WHAT IS EXPECTED: Please copy, exactly as they appear below, the lines from the one containing "add / viewcomments (109, 969)" through the one containing "Where to Stay (165, 448)".

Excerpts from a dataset
▬▬▬
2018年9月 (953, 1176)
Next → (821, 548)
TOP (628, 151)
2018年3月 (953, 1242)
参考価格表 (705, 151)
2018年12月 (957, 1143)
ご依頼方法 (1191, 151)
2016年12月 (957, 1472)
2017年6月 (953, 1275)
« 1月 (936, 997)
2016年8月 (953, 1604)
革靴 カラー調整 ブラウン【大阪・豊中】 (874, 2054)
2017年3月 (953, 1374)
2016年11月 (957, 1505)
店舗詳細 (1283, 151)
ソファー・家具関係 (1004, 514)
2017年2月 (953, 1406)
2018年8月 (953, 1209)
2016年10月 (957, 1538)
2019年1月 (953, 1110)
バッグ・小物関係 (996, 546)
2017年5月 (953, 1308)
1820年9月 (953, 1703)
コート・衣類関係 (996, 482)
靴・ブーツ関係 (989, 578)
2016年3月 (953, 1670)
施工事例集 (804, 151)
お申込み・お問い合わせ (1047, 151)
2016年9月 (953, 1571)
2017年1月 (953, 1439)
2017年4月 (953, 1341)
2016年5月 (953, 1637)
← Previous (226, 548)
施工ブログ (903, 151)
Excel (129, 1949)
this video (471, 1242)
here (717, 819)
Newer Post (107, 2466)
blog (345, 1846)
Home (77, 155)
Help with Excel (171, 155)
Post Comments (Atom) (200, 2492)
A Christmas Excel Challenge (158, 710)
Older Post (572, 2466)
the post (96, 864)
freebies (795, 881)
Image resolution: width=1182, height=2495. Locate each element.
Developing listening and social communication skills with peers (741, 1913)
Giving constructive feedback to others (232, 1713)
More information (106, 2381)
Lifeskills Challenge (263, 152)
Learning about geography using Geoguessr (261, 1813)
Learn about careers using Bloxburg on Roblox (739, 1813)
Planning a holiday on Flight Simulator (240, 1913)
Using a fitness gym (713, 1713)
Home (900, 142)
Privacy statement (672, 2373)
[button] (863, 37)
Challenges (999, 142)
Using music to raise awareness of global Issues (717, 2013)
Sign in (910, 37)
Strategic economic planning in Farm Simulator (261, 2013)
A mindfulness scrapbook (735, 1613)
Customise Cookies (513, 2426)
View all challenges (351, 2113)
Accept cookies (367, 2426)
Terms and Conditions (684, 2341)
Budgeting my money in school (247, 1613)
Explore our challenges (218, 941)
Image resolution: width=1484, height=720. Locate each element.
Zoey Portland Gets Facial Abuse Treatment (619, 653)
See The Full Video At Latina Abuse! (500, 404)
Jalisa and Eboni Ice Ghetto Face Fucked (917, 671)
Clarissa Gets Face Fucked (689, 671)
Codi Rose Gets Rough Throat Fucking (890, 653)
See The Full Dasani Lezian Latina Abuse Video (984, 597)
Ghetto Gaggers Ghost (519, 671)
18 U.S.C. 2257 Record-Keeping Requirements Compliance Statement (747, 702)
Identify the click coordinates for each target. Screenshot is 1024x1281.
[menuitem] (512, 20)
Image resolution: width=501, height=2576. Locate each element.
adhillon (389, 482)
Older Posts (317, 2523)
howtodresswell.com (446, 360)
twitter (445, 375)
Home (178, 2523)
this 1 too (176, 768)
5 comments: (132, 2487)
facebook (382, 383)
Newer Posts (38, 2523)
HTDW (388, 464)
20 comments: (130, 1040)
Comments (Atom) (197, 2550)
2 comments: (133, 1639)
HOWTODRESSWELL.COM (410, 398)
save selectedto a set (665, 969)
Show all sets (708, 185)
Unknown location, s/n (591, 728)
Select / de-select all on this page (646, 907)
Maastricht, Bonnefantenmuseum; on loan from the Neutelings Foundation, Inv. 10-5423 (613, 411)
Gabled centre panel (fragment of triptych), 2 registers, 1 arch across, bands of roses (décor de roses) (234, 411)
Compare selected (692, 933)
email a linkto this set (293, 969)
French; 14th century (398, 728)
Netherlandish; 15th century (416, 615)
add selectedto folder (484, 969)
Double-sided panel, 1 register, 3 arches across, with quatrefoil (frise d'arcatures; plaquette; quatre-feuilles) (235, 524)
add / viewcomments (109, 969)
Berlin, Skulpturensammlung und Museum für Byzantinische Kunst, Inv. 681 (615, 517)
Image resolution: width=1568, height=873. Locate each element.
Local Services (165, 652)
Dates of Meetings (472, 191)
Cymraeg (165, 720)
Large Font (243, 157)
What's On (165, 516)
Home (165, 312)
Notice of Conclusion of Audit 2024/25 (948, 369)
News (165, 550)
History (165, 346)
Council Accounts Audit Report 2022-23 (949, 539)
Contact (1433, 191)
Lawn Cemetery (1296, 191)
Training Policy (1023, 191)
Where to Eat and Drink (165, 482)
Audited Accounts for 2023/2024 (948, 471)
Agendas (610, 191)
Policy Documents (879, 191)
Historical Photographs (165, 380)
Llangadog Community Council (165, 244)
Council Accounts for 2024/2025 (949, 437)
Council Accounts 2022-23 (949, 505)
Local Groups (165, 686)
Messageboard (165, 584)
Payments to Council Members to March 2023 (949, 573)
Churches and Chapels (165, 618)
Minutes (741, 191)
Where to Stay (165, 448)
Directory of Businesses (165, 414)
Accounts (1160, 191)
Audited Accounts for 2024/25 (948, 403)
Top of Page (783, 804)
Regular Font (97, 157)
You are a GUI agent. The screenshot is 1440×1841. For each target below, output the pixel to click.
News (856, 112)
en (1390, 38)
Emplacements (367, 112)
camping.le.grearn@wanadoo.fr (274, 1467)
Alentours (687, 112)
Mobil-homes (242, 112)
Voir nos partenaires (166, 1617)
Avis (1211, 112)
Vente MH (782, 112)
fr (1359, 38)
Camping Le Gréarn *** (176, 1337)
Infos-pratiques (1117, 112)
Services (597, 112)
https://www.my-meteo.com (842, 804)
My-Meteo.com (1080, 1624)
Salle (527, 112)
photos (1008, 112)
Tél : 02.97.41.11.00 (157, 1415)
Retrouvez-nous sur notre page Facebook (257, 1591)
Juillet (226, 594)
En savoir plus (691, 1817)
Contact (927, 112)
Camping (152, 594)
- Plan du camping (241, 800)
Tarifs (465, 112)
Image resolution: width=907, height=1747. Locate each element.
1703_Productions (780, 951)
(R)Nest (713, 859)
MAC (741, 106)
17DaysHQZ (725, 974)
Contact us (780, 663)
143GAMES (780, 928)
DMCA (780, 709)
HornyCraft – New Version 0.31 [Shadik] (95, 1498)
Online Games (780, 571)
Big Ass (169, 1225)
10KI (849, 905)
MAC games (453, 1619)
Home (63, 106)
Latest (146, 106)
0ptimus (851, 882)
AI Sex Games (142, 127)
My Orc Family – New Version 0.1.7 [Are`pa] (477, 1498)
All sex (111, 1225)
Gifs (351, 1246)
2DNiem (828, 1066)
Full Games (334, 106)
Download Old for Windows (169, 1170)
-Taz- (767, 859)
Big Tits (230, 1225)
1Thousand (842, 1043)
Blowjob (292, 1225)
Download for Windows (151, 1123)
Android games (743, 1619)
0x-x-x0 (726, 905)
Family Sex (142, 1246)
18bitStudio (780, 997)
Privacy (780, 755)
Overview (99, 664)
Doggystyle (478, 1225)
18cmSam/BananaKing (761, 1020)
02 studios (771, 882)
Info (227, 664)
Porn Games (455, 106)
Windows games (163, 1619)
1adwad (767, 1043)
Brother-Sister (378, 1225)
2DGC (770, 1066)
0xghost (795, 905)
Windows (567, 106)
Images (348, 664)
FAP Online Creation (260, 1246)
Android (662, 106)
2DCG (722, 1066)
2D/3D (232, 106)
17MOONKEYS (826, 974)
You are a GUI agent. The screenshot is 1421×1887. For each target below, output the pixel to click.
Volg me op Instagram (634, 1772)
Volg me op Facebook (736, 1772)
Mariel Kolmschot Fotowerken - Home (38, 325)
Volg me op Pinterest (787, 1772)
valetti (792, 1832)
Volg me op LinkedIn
▬▬▬
WRITTEN ANSWER:
add / viewcomments (109, 969)
Berlin, Skulpturensammlung und Museum für Byzantinische Kunst, Inv. 681 (615, 517)
Image resolution: width=1568, height=873. Locate each element.
Local Services (165, 652)
Dates of Meetings (472, 191)
Cymraeg (165, 720)
Large Font (243, 157)
What's On (165, 516)
Home (165, 312)
Notice of Conclusion of Audit 2024/25 (948, 369)
News (165, 550)
History (165, 346)
Council Accounts Audit Report 2022-23 (949, 539)
Contact (1433, 191)
Lawn Cemetery (1296, 191)
Training Policy (1023, 191)
Where to Eat and Drink (165, 482)
Audited Accounts for 2023/2024 (948, 471)
Agendas (610, 191)
Policy Documents (879, 191)
Historical Photographs (165, 380)
Llangadog Community Council (165, 244)
Council Accounts for 2024/2025 (949, 437)
Council Accounts 2022-23 (949, 505)
Local Groups (165, 686)
Messageboard (165, 584)
Payments to Council Members to March 2023 (949, 573)
Churches and Chapels (165, 618)
Minutes (741, 191)
Where to Stay (165, 448)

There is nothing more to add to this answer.